The hound had spied and coveted a beautiful footstool from the genius that is House of Hackney, but unfortunately the hound’s budget could not stretch to such a purchase. Not to be thwarted, I set out on a quest to find my perfect Victorian stool that I could cover myself in the gorgeous, vivid, velvet pink of House of Hackney’s signature print Hackney Empire. Rather conveniently they sell this by the metre on their website or in their shop. www.houseofhackney.com
I found the perfect stool, a Victorian, extended, dark wood number on ebay and hey presto, a stool was born, or reborn. I find some of the best places to hunt for furniture projects are ebay, auction houses, charity shops and boot fairs.
Andrew Martin Sokoto fabric
Andrew Martin Kano Fabric
Just for inspirational here are some other fabrics that I have my eye on for future projects. These are produced by the very talented British design house Andrew Martin, of trompe d’oeil wallpaper fame. Andrew Martin, like all my favourite designers, manages to combine traditional, modern, quirky and opulent. The designs are both elegant and eclectic, much like the hound! www.andrewmartin.co.uk
Andrew Martin Virginia Fabric
Andrew Martin Giza fabric
Lighting is such an important way to express yourself in your home. Sort of like the punctuation marks in a great novel it can provide emphasis and subtly and sort of guides your visitor through the home.
I could wax lyrical and at length about the dizzying array of lighting exotica but given I have to start somewhere I am going to start with floor lamps.
Lamps that can draw you to a chair, tell you to pour a glass of wine and pick up the book at the exciting point that you reluctantly put it down. A light to draw out the depths and details of a picture or a mirror. A light that entices someone to travel to a far corner of the room.
For me it was love at first glimpse when I i-spied the vintage 60’s Maison Jansen Bronze palm tree floor light, while stuck at traffic lights on a frantic school run dash down the Essex road. After some negotiation and a deposit exchanged on Islington’s canals- the palm tree made its way home to Muswell Hill. From the depths of the Ghanian embassy in Belgium to the hallway of the Intrepid Hound’s den in North London, this is a lamp with history. It is a beautiful, sculptural object in its own right, but when the light is switched on magic happens. The palm fronds cast beautiful shapes all over the Hallway. As befits such a beauty it is set against the best paper money can buy. House of Hackney’s beautiful Palmeral print in midnight/green. www.houseofhackney.com
I have put it in the hallway because it is just soo beautiful I want to look at it a lot, every day. I also think it sets the tone for the rest of the house and hopefully intrigues and draws visitors into the rest of the house.

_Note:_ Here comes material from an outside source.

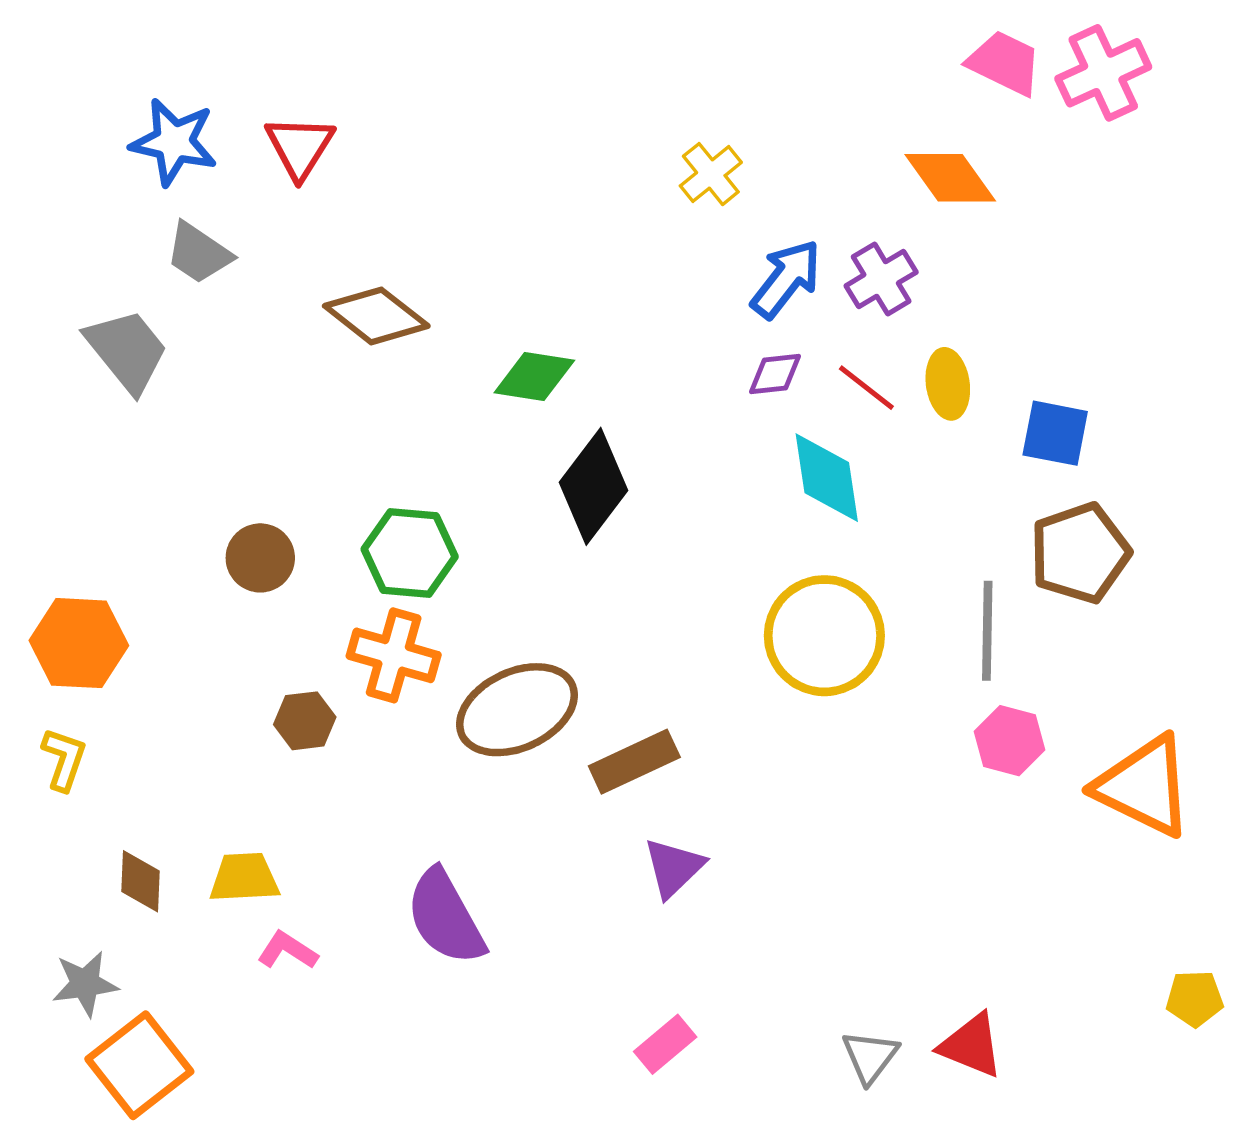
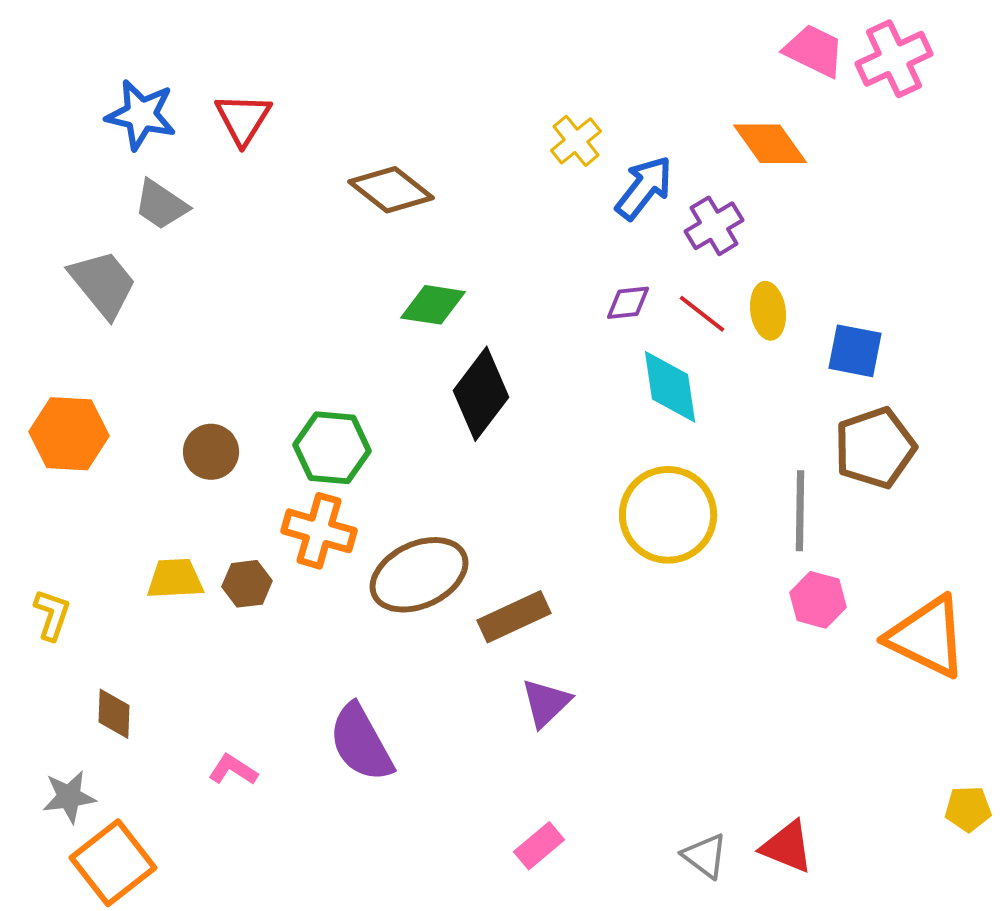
blue arrow: (786, 279) -> (644, 188), moved
brown diamond: (376, 316) -> (391, 190), moved
orange hexagon: (79, 643) -> (69, 434), moved
yellow trapezoid: (244, 878) -> (175, 579), moved
gray triangle: (870, 1057) -> (705, 856), turned -30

I started to investigate the source of my palm beauty and discovered that Maison Jansen was the brainchild of a Dutchman Jean-Henri Jansen. Founded in 1880 in Paris it was considered the first real global design firm.
Maison Jansen liked to incorporate cutting edge trends including the Arts and Crafts movement and Anglo-Japanese style alongside rich opulent traditional designs. It’s clients included royalty, film stars and the glitterati of the day. I feel very lucky to own a bit of its history.
The other main standard lamps in my life hang out in the living room.
The base of one I bought from an auction house. It is an old gas light fitting converted for modern use. I wanted a sort of Downton Abbey/ Opium den feel so I chose an ornate design for the shade, albeit with a simple black/ gold colour combination to keep it modern.
The other floor light is an up-cycled number from a house we bought some ten years ago. It was one of the very few things left/worth keeping from the previous owners but the base was a pretty ugly yellow wood with lots of bangs and scrapes. I sanded it down and spray painted it electric pink. I topped it off with a very traditional, burgundy shade to sort of bring it down from ‘look how crazy and clever I am’ territory.
More on lighting to come. Love the stuff.